Table 1.
Counts of maximal cliques, P3, and M-P3 in a real test dataset of over 330,000 sequences
| Identity threshold (%) | Nodes | Average number of cliques by CC | Percent nodes in cliques (in MLvl cliques) | Percent nodes in H triangles (in MLvl H triangles) | Percent nodes in Syn triangles (in MLvl Syn triangles) | Percent nodes in P3 (in MLvl P3) | Percent nodes in M-P3 (in MLvl M-P3) |
| 50 | 295,606 | 35.1 | 46.8 (10.1) | 66.3 (40.4) | 27.4 (18.3) | 36.3 (11.4) | 28.9 (8.5) |
| 70 | 178,558 | 60.8 | 35.8 (2.7) | 59.4 (44.8) | 17.9 (14.9) | 16.7 (2) | 15.2 (1.1) |
| 90 | 104,851 | 0.2 | 36.9 (0.8) | 57.6 (52.4) | 14.1 (12.3) | 12.1 (0.3) | 10.9 (0.4) |
| 99 | 44,592 | 0.2 | 31.8 (0.7) | 55.3 (50.9) | 4.7 (4.2) | 11.5 (0.1) | 3.8 (0.1) |
| Examples | NA | NA | Fig. 1 | * | † | ‡ | § |
Maximal cliques of four nodes and more that were amenable to phylogenetic studies were referred to as cliques. Triangles, based on homology edges only (called H triangles) or sharing of distinct genetic material (called Syn triangles), and P3s were enumerated using in-house scripts, which are available from Philippe Lopez on request. P3s for which at least one of two edges was not homologous were labeled M-P3s. Triangles, P3s, and cliques harboring both cellular and mobile genetic elements sequences were labeled multilevel (MLvl). The percentage of sequences involved in each pattern was estimated. It does not sum to 100%, because a given sequence can simultaneously be part of distinct patterns, in which they are involved through different sets of neighbors. A few real examples corresponding to these patterns are provided for the network at 50% identification threshold (genInfo identifier numbers are indicated). CC, connected component.
*Sharing of cyanophycin synthetase by A (Cyanothece sp. ATCC 51142_172037152), B (Nostoc punctiforme PCC 73102_186685868), and C (Gloeobacter violaceus PCC 7421_37523895). Sharing of fosfomycin resistance protein by A (a plasmid of Staphylococcus aureus_170780437), B (a chromosome of Bacillus cereus Q1_222095687), and C (a virus, Bacillus phage Cherry_77020211).
†The bifunctional protein HldE, glycerol-3-phosphate cytidylyltransferase, and ADP-heptose synthase of Thermodesulfovibrio yellowstonii DSM 11347_206890027, Fusobacterium nucleatum subsp. nucleatum ATCC 25586_19704265, and Bdellovibrio bacteriovorus HD100_42524647 follow this pattern. Late competence protein, S-layer protein, and β-lactamase domain protein of a virus, Geobacillus phage GBSV1_115334647, a chromosome of Bacillus cereus Q1_222096303, and a plasmid of Geobacillus sp. WCH70_239828744, respectively, follow this pattern.
‡Sharing of ammonium transporter Amt by A (Methanobrevibacter ruminantium M1_288560581), B (T. yellowstonii DSM 11347_206890102), and C (Leptospira interrogans serovar Lai str. 56601_294828399). Sharing of 6-phosphogluconate dehydrogenase-like protein by A (a virus, Synechococcus phage syn9_162290189), B (a plasmid of Anabaena variabilis ATCC 29413_75812812), and C (a chromosome of Chloroflexus aurantiacus J-10-fl_163846093).

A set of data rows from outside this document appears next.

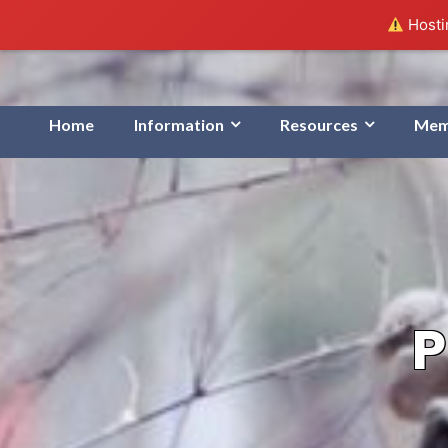
Hostin
Home
Information
Resources
Mem
P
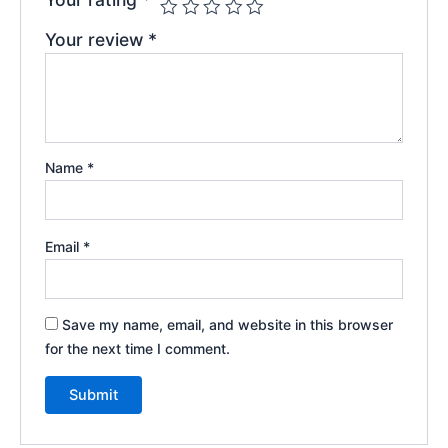
Your review
*
Name
*
Email
*
Save my name, email, and website in this browser
for the next time I comment.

§B (Bacteroides fragilis YCH46_53714858) shares parts of its bifunctional methionine sulfoxide reductase A/B with the methionine sulfoxide reductase of A (Clostridium acetobutylicum ATCC 824_15893384) and other parts with the methionine sulfoxide reductase B of C (Bordetella pertussis Tohama I_33594433). B (the chromosome of Rickettsia rickettsii str. Iowa_165933859) shares parts of its lysozyme with A (the lysozyme of a virus, Bacteriophage APSE-2_212499717) and other parts with the lysozyme of C (a plasmid of Azospirillum sp. B510_2_288961413).